── Dataset records
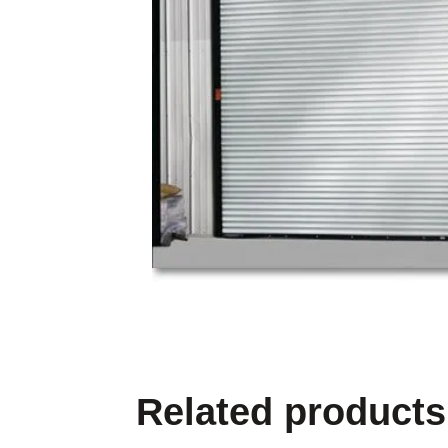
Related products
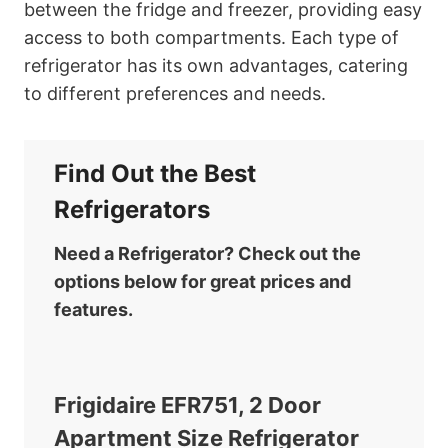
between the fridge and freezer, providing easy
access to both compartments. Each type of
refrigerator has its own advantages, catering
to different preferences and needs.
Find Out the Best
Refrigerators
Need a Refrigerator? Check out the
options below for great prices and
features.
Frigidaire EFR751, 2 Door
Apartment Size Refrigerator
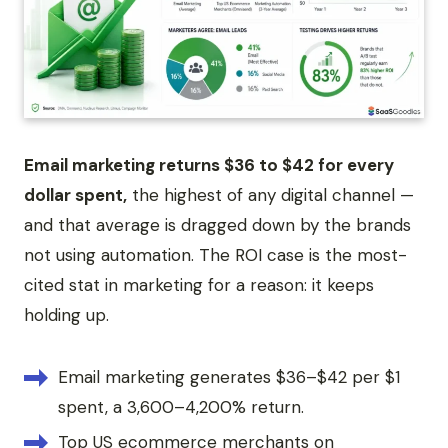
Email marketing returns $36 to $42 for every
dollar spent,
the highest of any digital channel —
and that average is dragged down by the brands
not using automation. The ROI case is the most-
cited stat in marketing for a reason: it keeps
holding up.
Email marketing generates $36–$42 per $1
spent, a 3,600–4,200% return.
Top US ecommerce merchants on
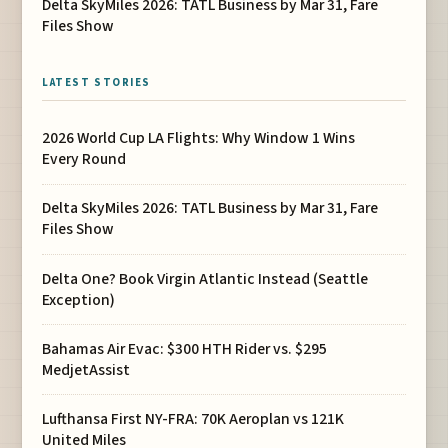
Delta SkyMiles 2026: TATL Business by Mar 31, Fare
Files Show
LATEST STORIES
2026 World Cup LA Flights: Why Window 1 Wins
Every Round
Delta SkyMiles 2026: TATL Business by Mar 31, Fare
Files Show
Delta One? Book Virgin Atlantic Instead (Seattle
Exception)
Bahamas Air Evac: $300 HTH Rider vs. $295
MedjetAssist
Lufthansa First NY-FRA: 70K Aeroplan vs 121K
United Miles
────
### Problem to solve
From the data, list each line in which the string "spent" appears.

### Answer to this problem
dollar spent,
spent, a 3,600–4,200% return.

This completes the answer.